Activity: Beginning with the line that mentions "Коронавирус присоединился к санкциям против", reproduce every line through the last line of the entries, exactly, and only those.
++++++
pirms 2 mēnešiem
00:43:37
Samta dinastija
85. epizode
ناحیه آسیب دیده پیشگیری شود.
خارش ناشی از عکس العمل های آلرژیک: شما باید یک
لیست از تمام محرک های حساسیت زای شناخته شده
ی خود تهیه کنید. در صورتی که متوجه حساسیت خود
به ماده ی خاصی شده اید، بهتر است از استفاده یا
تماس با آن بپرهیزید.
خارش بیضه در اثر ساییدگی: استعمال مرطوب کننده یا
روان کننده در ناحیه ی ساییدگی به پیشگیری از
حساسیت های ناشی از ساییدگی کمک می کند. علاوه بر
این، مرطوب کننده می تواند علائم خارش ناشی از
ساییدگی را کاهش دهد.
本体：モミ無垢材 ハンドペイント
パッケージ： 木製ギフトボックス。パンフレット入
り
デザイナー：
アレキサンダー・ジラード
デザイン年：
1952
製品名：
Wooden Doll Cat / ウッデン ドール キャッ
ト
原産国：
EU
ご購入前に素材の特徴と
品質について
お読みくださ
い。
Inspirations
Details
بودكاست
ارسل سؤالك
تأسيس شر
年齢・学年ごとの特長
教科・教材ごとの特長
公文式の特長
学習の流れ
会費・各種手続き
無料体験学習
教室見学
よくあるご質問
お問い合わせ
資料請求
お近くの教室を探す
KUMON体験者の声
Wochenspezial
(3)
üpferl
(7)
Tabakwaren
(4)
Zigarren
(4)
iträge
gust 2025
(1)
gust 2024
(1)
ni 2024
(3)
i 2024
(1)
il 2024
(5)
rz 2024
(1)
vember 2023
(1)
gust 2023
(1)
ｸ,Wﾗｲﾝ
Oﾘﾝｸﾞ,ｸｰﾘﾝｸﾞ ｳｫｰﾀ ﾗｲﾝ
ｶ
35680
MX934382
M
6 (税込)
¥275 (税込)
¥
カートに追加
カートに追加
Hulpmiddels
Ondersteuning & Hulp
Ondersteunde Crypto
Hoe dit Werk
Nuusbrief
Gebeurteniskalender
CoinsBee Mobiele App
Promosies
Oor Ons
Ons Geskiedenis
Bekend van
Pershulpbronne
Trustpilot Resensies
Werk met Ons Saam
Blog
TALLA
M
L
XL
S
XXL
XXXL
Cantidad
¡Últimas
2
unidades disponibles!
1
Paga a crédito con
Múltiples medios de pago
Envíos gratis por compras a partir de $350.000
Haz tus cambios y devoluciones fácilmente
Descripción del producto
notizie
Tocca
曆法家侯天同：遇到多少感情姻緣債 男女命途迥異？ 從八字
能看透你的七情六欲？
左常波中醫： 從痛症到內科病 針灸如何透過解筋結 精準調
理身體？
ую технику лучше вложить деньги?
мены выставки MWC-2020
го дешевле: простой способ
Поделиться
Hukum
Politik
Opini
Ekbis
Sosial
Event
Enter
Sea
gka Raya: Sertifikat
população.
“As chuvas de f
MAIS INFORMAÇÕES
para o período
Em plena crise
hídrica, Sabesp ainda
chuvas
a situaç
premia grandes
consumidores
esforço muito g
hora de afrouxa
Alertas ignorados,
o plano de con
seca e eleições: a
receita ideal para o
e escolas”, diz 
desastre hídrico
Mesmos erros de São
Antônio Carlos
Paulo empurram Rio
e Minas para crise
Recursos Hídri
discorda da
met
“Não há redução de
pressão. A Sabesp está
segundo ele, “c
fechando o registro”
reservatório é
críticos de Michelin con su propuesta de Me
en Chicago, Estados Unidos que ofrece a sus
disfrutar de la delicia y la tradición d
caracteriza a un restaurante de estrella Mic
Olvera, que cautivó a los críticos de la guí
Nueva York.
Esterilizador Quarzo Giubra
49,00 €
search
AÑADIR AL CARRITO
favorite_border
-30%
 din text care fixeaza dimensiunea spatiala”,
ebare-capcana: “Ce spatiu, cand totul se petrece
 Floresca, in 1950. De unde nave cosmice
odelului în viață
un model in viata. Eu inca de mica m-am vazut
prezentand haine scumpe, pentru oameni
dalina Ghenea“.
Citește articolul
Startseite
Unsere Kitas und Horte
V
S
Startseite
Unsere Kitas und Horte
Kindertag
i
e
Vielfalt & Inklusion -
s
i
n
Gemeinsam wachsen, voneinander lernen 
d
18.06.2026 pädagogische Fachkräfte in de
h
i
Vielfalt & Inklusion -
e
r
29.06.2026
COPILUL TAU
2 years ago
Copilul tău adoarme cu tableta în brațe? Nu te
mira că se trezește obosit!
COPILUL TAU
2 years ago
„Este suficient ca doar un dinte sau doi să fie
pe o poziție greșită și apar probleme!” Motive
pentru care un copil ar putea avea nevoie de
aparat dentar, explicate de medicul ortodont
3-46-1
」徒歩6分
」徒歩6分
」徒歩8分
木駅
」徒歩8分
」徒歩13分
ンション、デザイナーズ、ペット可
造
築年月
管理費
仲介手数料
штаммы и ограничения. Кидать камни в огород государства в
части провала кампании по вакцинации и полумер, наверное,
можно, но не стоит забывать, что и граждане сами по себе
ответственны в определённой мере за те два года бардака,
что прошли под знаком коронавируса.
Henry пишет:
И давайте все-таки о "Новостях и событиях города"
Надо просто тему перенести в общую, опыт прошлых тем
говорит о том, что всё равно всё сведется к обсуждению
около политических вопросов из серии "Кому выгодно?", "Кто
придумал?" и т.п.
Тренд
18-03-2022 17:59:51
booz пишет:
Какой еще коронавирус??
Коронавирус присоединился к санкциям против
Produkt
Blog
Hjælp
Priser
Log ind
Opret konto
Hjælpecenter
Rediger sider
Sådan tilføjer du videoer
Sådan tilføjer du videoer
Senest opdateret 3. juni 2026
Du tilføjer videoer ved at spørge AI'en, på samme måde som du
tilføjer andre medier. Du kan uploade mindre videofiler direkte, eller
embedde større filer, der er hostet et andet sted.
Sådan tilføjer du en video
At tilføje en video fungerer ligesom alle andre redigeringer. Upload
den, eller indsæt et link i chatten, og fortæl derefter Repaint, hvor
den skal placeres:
++++++
Solution for this task:
Коронавирус присоединился к санкциям против
Produkt
Blog
Hjælp
Priser
Log ind
Opret konto
Hjælpecenter
Rediger sider
Sådan tilføjer du videoer
Sådan tilføjer du videoer
Senest opdateret 3. juni 2026
Du tilføjer videoer ved at spørge AI'en, på samme måde som du
tilføjer andre medier. Du kan uploade mindre videofiler direkte, eller
embedde større filer, der er hostet et andet sted.
Sådan tilføjer du en video
At tilføje en video fungerer ligesom alle andre redigeringer. Upload
den, eller indsæt et link i chatten, og fortæl derefter Repaint, hvor
den skal placeres:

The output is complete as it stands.